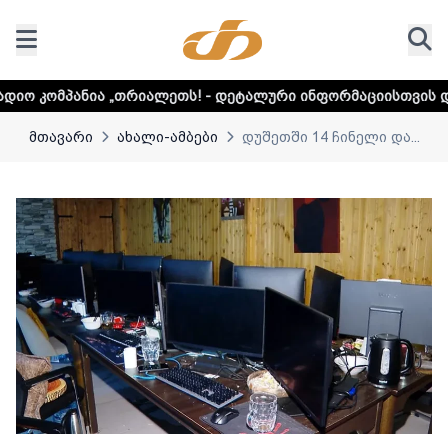
რიალეთს! - დეტალური ინფორმაციისთვის დააკლიკეთ ლინკს
მთავარი
ახალი-ამბები
დუშეთში 14 ჩინელი და...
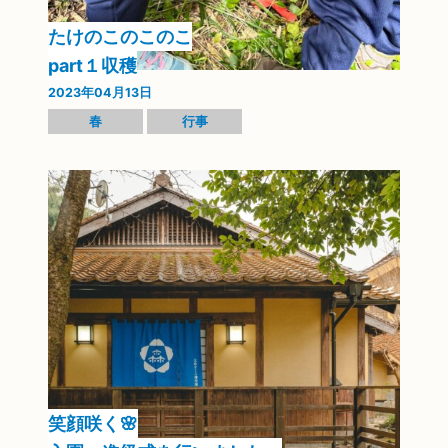
たけのこのこのこ
part１収穫
2023年04月13日
春
行事
笑顔咲く🌸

-----

Exercise
Only lines from the one holding "დუშეთში 14 ჩინელი და..." through the last line of the entries above are wanted, both ends included, each retyped exactly; no pictures.

Completed task
დუშეთში 14 ჩინელი და...
たけのこのこのこ
part１収穫
2023年04月13日
春
行事
笑顔咲く🌸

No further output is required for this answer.